Fue declarada culpable y condenada a muerte. La ejecución tuvo que posponerse porque Cotton estaba embarazada en el momento del juicio; dio a luz en prisión, y ese hijo fue uno de apenas dos, de los trece que tuvo a lo largo de su vida, que sobrevivieron. El 24 de marzo de 1873 fue ahorcada en la prisión de Durham. La ejecución, a cargo del verdugo William Calcraft, resultó torpe: la cuerda no tenía la longitud adecuada para provocar una muerte instantánea, y Cotton murió estrangulada lentamente a lo largo de varios minutos. Caminó hacia la horca, según los relatos de la prensa de la época, “mortalmente pálida, con paso firme, rezando en voz alta y con los ojos elevados”; nunca confesó los crímenes.

El legado: “no existen asesinas seriales”

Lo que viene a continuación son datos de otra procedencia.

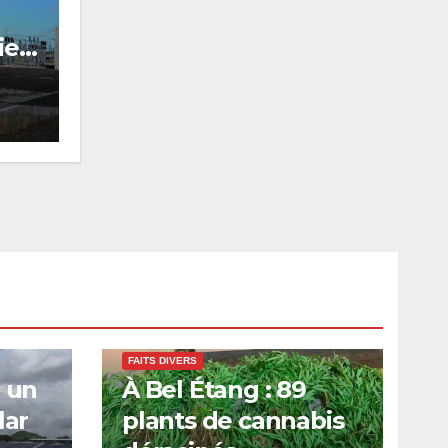
ie
nt
FAITS DIVERS
: un
À Bel Étang : 89
lar
plants de cannabis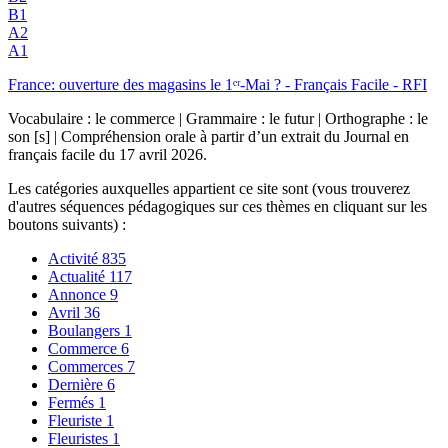
B1
A2
A1
France: ouverture des magasins le 1ᵉʳ-Mai ? - Français Facile - RFI
Vocabulaire : le commerce | Grammaire : le futur | Orthographe : le
son [s] | Compréhension orale à partir d’un extrait du Journal en
français facile du 17 avril 2026.
Les catégories auxquelles appartient ce site sont (vous trouverez
d'autres séquences pédagogiques sur ces thèmes en cliquant sur les
boutons suivants) :
Activité
835
Actualité
117
Annonce
9
Avril
36
Boulangers
1
Commerce
6
Commerces
7
Dernière
6
Fermés
1
Fleuriste
1
Fleuristes
1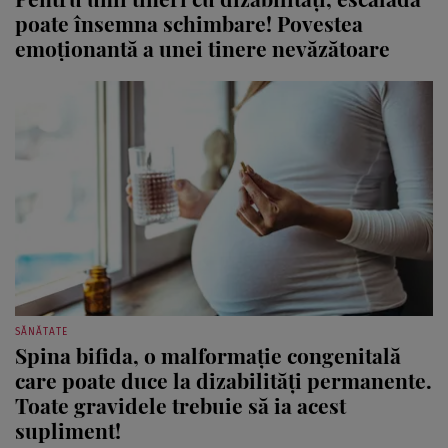
poate însemna schimbare! Povestea
emoționantă a unei tinere nevăzătoare
SĂNĂTATE
Spina bifida, o malformație congenitală
care poate duce la dizabilități permanente.
Toate gravidele trebuie să ia acest
supliment!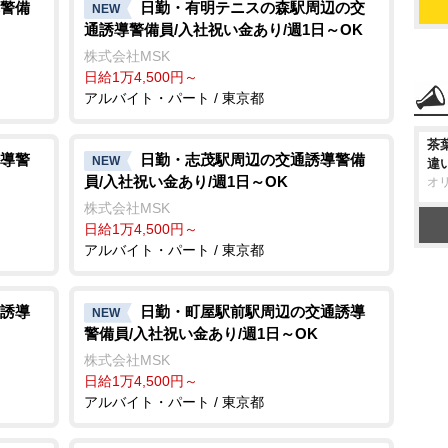
警備
日勤・有明テニスの森駅周辺の交
NEW
通誘導警備員/入社祝い金あり/週1日～OK
株式会社MSK
日給1万4,500円～
アルバイト・パート / 東京都
茶
導警
日勤・志茂駅周辺の交通誘導警備
NEW
違
員/入社祝い金あり/週1日～OK
オ
株式会社MSK
日給1万4,500円～
アルバイト・パート / 東京都
誘導
日勤・町屋駅前駅周辺の交通誘導
NEW
警備員/入社祝い金あり/週1日～OK
株式会社MSK
日給1万4,500円～
アルバイト・パート / 東京都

El caso de Mary Ann Cotton adquirió una relevancia particular en la historiografía criminal moderna después de que, en 1998, un antiguo perfilador del FBI afirmara públicamente que “no existen las asesinas en serie”. El caso de Cotton —junto a los de Amelia Dyer o Elizabeth Báthory— se cita habitualmente como refutación directa de esa afirmación, y como ejemplo de un patrón criminológico ampliamente documentado en mujeres condenadas por múltiples homicidios: víctimas del entorno familiar cercano, motivo económico (pólizas de seguro), y un método —el veneno— que no requiere confrontación física directa. La historia de Cotton fue llevada a la televisión en la miniserie británica “Dark Angel” (BBC, 2016), protagonizada por Joanne Froggatt.

Fuentes consultadas

  • Wikipedia (en inglés) — cronología judicial y biográfica del caso.
  • History Hit — reconstrucción del juicio y contexto sobre el arsénico en la vida cotidiana victoriana.
  • British Newspaper Archive (blog oficial) — cobertura de prensa original de la ejecución, incluida la crónica del Witney Express.
  • England’s North East — biografía detallada y reconstrucción de sus matrimonios sucesivos.
  • Crime+Investigation (Reino Unido) — síntesis del caso y su lugar en la historia criminal británica.

Nota editorial: Cotton fue condenada judicialmente por un solo asesinato. La cifra de hasta 21 víctimas es una atribución de las autoridades e historiadores basada en el patrón de muertes documentado a su alrededor, no un número confirmado en sentencia judicial. La mayoría de las víctimas atribuidas fueron menores de edad; este artículo evita el detalle clínico innecesario.